"un ragazzo schivo e moderato"

Enna, l'insegnante di Amri: "Illuminava il buio del carcere"

La docente ha confessato tutto il suo stupore a un sito d'informazioni siciliano, raccontando l'incontro col terrorista nel 2012

23 Dic 2016 - 18:03

“Il suo volto era di una bellezza straordinaria e aveva un sorriso che riusciva ad illuminare tutto il buio che un posto come il carcere emana". Con queste parole una donna che lavora come insegnante d'italiano nel carcere di Enna, descrive Anis Amri, il terrorista della strage di Berlino, ucciso alle porte di Milano. I due si erano conosciuti nel 2012, l'anno in cui l'uomo era detenuto nel carcere siciliano per aver appiccato un rogo in un centro di accoglienza.

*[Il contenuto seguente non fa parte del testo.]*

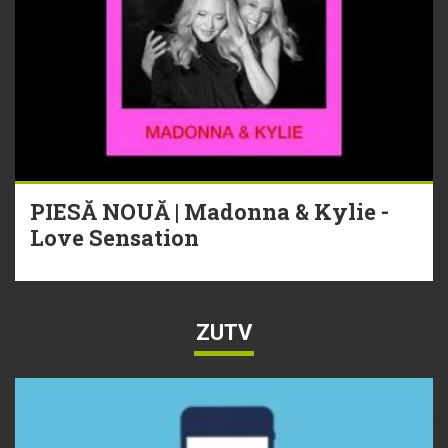
PIESĂ NOUĂ | Madonna & Kylie -
Love Sensation
ZUTV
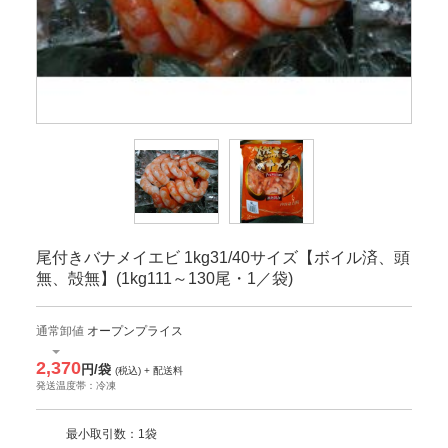
尾付きバナメイエビ 1kg31/40サイズ【ボイル済、頭
無、殻無】(1kg111～130尾・1／袋)
通常卸値
オープンプライス
2,370
円/袋
(税込) + 配送料
発送温度帯：冷凍
最小取引数：1袋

La docente d'italiano, nell' intervista esclusiva rilasciata al sito Siciliainformazioni.com, dice di aver riconosciuto subito quel viso e si dichiara sconvolta per quanto accaduto: "Era un ragazzo schivo ma nulla faceva pensare che fosse un estremista, anzi sembrava un moderato come i suoi concittadini tunisini". In seguito, la donna confessa di aver conosciuto a fondo Amri e proprio per questo non si capacita delle sue azioni. Afferma, infatti, di averne colto la debolezza e la vulnerabilità e di aver cercato di coinvolgerlo, ma senza successo, in un progetto teatrale, convinta che potesse essergli d'aiuto.

"Non si apriva molto, però un giorno mi disse che mi voleva bene. Io ci sto male perché i miei insegnamenti, il mio esempio seppur per un breve periodo sono stati un fallimento e oggi mi chiedo se ci siano sfuggiti dei segnali che quel ragazzo ci mandava, segnali che noi non siamo stati in grado di cogliere e mi rendo conto di non aver fatto abbastanza”, così prosegue l'insegnante mostrando un senso di colpa per non aver saputo capire certi comportamenti e non avergli dato il supporto necessario che, probabilmente, avrebbe potuto impedire la radicalizzazione.

Nonostante queste dichiarazioni, è già stato reso noto che proprio nel periodo di detenzione in Italia, Amri avrebbe assunto comportamenti violenti nei confronti di un altro detenuto arrivando a minacciarlo in quanto cristiano.